[Stored items from a collection]
· · · · ·

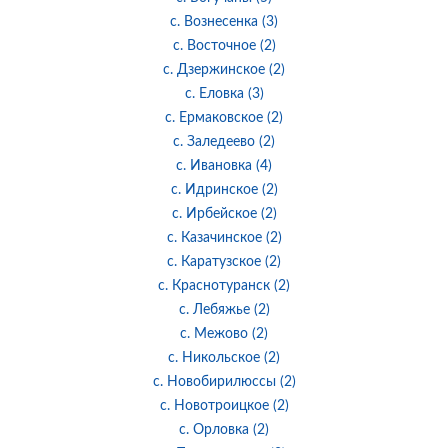
с. Вознесенка (3)
с. Восточное (2)
с. Дзержинское (2)
с. Еловка (3)
с. Ермаковское (2)
с. Заледеево (2)
с. Ивановка (4)
с. Идринское (2)
с. Ирбейское (2)
с. Казачинское (2)
с. Каратузское (2)
с. Краснотуранск (2)
с. Лебяжье (2)
с. Межово (2)
с. Никольское (2)
с. Новобирилюссы (2)
с. Новотроицкое (2)
с. Орловка (2)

· · · · ·

▸ Task item
Return each line above word for word. Skip the pictures.

▸ Exercise answer
с. Вознесенка (3)
с. Восточное (2)
с. Дзержинское (2)
с. Еловка (3)
с. Ермаковское (2)
с. Заледеево (2)
с. Ивановка (4)
с. Идринское (2)
с. Ирбейское (2)
с. Казачинское (2)
с. Каратузское (2)
с. Краснотуранск (2)
с. Лебяжье (2)
с. Межово (2)
с. Никольское (2)
с. Новобирилюссы (2)
с. Новотроицкое (2)
с. Орловка (2)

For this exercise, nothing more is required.